How this skill works
First, copy and prepare the audio transcript JSON to remove word-level timing and make it editable. Then extract a small set of JPG frames (start, middle, end, or additional samples when the scene changes) using ffmpeg. Read the extracted frames and incrementally edit the visual transcript JSON, inserting concise visual descriptions for dialogue and b-roll segments. Finally, clean up temporary frames and return a structured success message.
When to use it
- You already have an audio transcript for the video but no visual_transcript present.
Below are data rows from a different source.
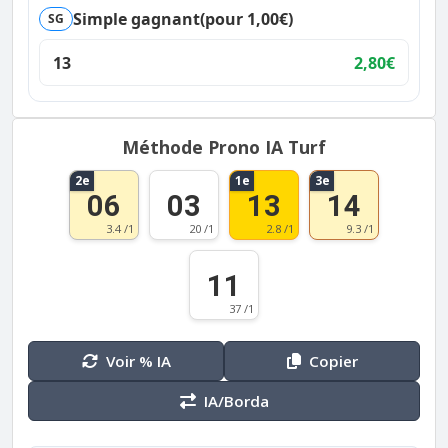
Simple gagnant
(pour 1,00€)
SG
13
2,80€
Méthode Prono IA Turf
2e
1e
3e
06
03
13
14
3.4 /1
20 /1
2.8 /1
9.3 /1
11
37 /1
Voir % IA
Copier
IA/Borda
- You need accessible visual descriptions for editors, producers, or accessibility workflows.
- You want short contextual scene annotations to guide video editing or scene selection.
- You are preparing content for platforms that require visual metadata alongside captions.
Best practices
- Always run the audio transcription first and work from the prepared visual_video.json file.
- Extract frames into a temporary directory and never read video files directly—use ffmpeg frame exports.
- Sample at most once per 30 seconds unless the footage clearly changes in subject, setting, or angle.
- Keep descriptions to three sentences max; make the first description detailed (subject, setting, shot type, lighting).
- Edit incrementally as you view frames rather than attempting to auto-generate everything in one pass.
Example use cases
- Add short visual descriptions to interview transcripts so editors can quickly locate cutaways and z-cuts.
- Generate visual metadata for long-form lectures where slides and camera framing change occasionally.
- Create accessibility-friendly transcripts for documentary clips with mixed dialogue and b-roll.
- Produce visual markers to guide automated or manual highlight extraction from event footage.
FAQ
Yes — ffmpeg is required to extract JPG frames, and Ruby is used to run the prepare_visual_script.rb helper.
How many frames should I extract?
For videos ≤30s extract one frame at 2s. For longer videos start, middle, end. Subdivide only when visual content clearly changes; never sample more often than once per 30s.